Schriftsteller Lars Gustafsson gestorben
Stockholm (dpa) - „Ich bin - kurz gesagt - eine fast uninteressante Person“, hat Lars Gustafsson einmal von sich gesagt. Doch mit dieser Auffassung stand der gebürtige Schwede ziemlich alleine da.
Am Sonntag ist mit Gustafsson einer der größten Intellektuellen und erfolgreichsten Erzähler Schwedens gestorben. Er wurde 79 Jahre alt. Seine Romane und Gedichte wurden in viele Sprachen übersetzt.
Lars Gustafsson war ein Tausendsassa, der mit seinen Erzählungen das Bild von Schweden ebenso geprägt hat wie die Kinderbücher von Astrid Lindgren (1907-2002) oder die Krimis von Henning Mankell (1948-2015).
Eine wichtige Rolle spielt in seinen Romanen immer wieder der Ort und die Landschaft, in die er 1936 hineingeboren wird: Västerås in Südostschweden.

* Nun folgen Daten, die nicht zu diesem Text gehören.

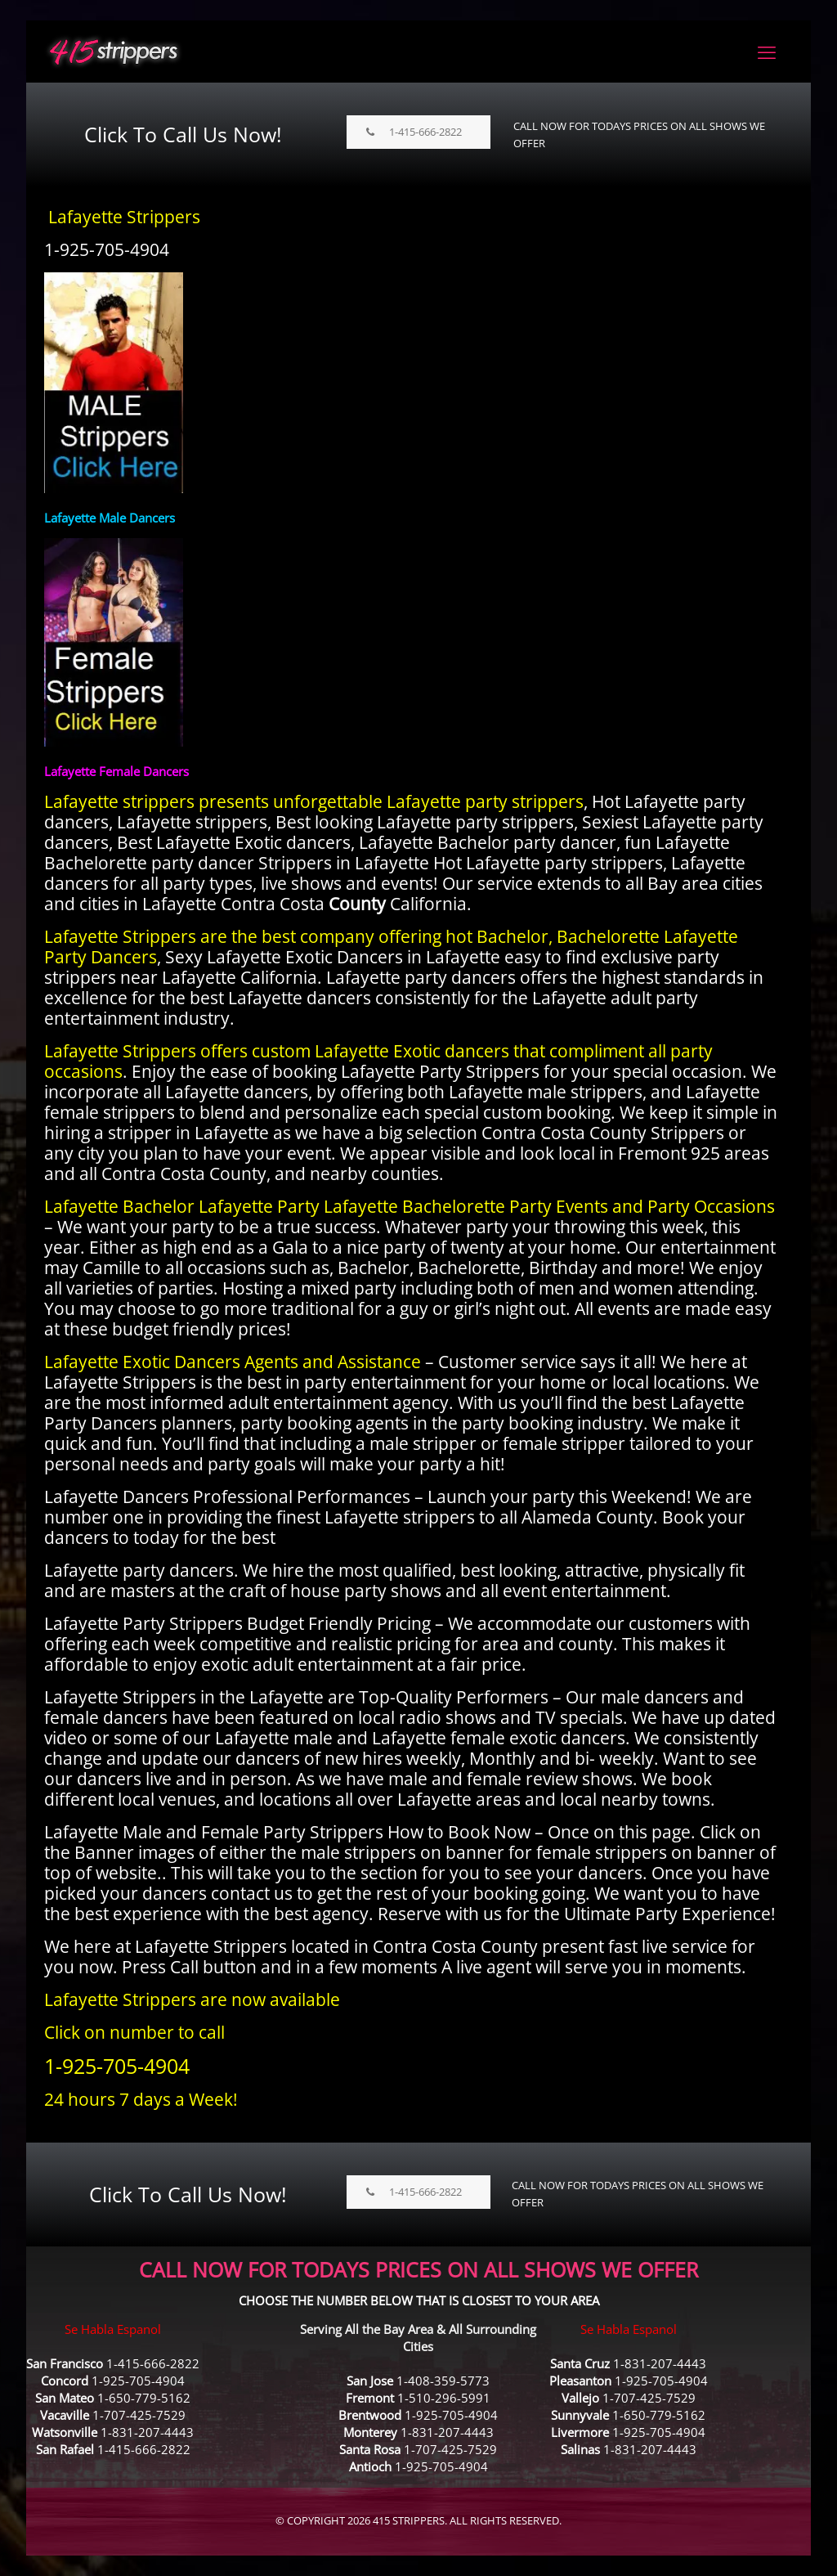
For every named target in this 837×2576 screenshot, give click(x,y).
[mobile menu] (767, 51)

Schon als er Schüler war, zeigte sich, dass Gustafsson literarisches Talent besaß. Er bekam ein Stipendium des König-Gustaf-Adolf-Jubiläumsfonds, das es ihm ermöglichte, in Oxford zu studieren.
Mit 21 veröffentlichte er sein erstes Werk: „Wegesrast“ (1957). Einige Jahre später wurde er Leitender Redakteur des „Bonniers Litterära Magasin“, das sich zu Schwedens führendem Magazin für Literaturkritik entwickelte.
Schnell war klar, Lars Gustafsson hält sich nicht raus, wenn er etwas zu sagen hat. In fünf Büchern, die in Deutschland als Sammelband unter dem Titel „Risse in der Mauer“ erschienen sind, machte er aus seiner Kritik am sozialdemokratisch geprägten und für ihn provinziellen Schweden der 60er Jahre keinen Hehl.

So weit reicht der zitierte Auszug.